From Microeconomic Insights:
Did welfare reform lead some American families to work less?, by Patrick Kline (Berkeley), Melissa Tartari (Chicago): The landmark US welfare reform of 1996 provided strong incentives for poor women to work while receiving assistance – but it also provided incentives for some women to reduce their earnings to qualify for benefits. This research develops a new approach to detecting this ‘welfare opt-in’ effect and uses it to analyze data from a large randomized evaluation of welfare reform in Connecticut: the “Jobs First” program. The results reveal that the Jobs First program induced a substantial fraction of the women who were capable of lifting their families out of poverty without assistance to opt for welfare instead. ...
While our findings are specific to the sample of women in Connecticut’s Jobs First experiment, the welfare opt-in results indicate that sharp provisions for phasing out benefits can significantly depress the earnings of disadvantaged people even when the net effect of the program is to get more people working.

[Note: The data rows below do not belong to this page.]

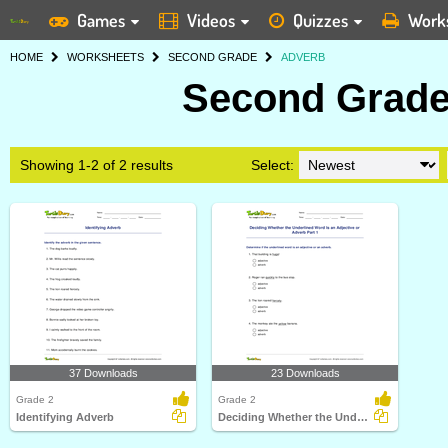
Games
Videos
Quizzes
Work
HOME
WORKSHEETS
SECOND GRADE
ADVERB
Second Grade
Showing 1-2 of 2 results
Select:
37 Downloads
23 Downloads
Grade 2
Grade 2
Identifying Adverb
Deciding Whether the Underlined Word Is an Adjective...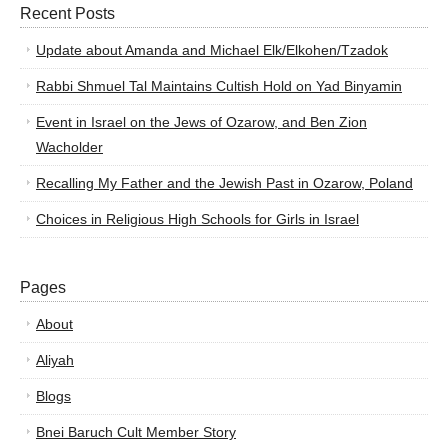
Recent Posts
Update about Amanda and Michael Elk/Elkohen/Tzadok
Rabbi Shmuel Tal Maintains Cultish Hold on Yad Binyamin
Event in Israel on the Jews of Ozarow, and Ben Zion
Wacholder
Recalling My Father and the Jewish Past in Ozarow, Poland
Choices in Religious High Schools for Girls in Israel
Pages
About
Aliyah
Blogs
Bnei Baruch Cult Member Story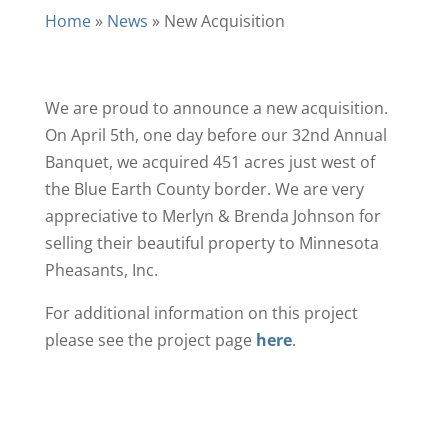
Home
»
News
»
New Acquisition
We are proud to announce a new acquisition.
On April 5th, one day before our 32nd Annual
Banquet, we acquired 451 acres just west of
the Blue Earth County border. We are very
appreciative to Merlyn & Brenda Johnson for
selling their beautiful property to Minnesota
Pheasants, Inc.
For additional information on this project
please see the project page
here
.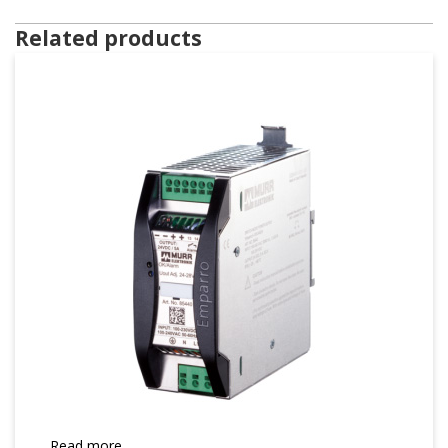
Related products
Read more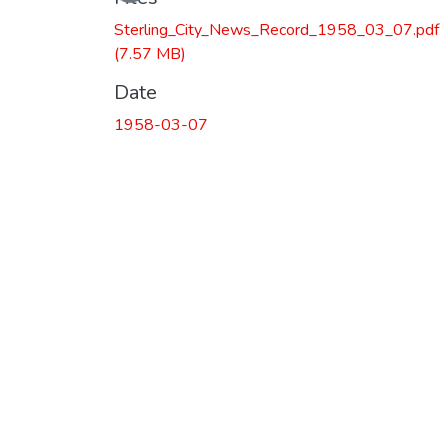
Loading...
Sterling_City_News_Record_1958_03_07.pdf
(7.57 MB)
Date
1958-03-07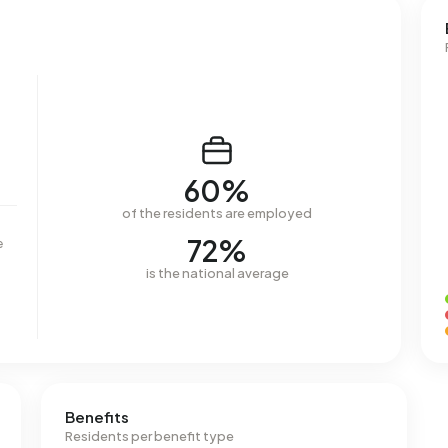
60%
of the residents are employed
72%
e
is the national average
Benefits
Residents per benefit type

These earnings reductions are inefficient insofar as they cost taxpayers money and trap low-skilled workers in jobs that they otherwise wouldn’t want.
An important question for policy-makers is whether these inefficiencies can be diminished by adopting smooth benefit phase in and phase out provisions such as those specified by the Earned Income Tax Credit (EITC). By phasing benefits out more gradually, such schemes replace a large distortion concentrated over a small number of relatively high earners with a small distortion spread over a larger number of people.
There are reasons to suspect that such a tradeoff could be worthwhile: economists often find disproportionately large behavioral responses to stronger incentives (Chetty, 2012). This could be because the program rules that generate strong incentives (for example, the Jobs First eligibility thresholds) are more salient or because households deem adjusting to weaker incentives to be ‘not worth the trouble’.
More research on these questions is necessary to inform the optimal design of welfare and other transfer programs.